### What you are asked to do
Print every record exactly as it appears. Leave the pictures out.

### Data records

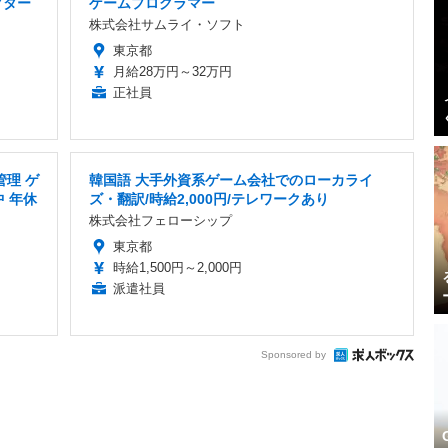
クター
ゲームプログラマー
株式会社サムライ・ソフト
東京都
月給28万円～32万円
正社員
管理 ゲ
韓国語 大手外資系ゲーム会社でのローカライ
 年休
ズ・翻訳/時給2,000円/テレワークあり
株式会社フェローシップ
東京都
時給1,500円～2,000円
派遣社員
Sponsored by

### Answer to this task
クター
ゲームプログラマー
株式会社サムライ・ソフト
東京都
月給28万円～32万円
正社員
管理 ゲ
韓国語 大手外資系ゲーム会社でのローカライ
 年休
ズ・翻訳/時給2,000円/テレワークあり
株式会社フェローシップ
東京都
時給1,500円～2,000円
派遣社員
Sponsored by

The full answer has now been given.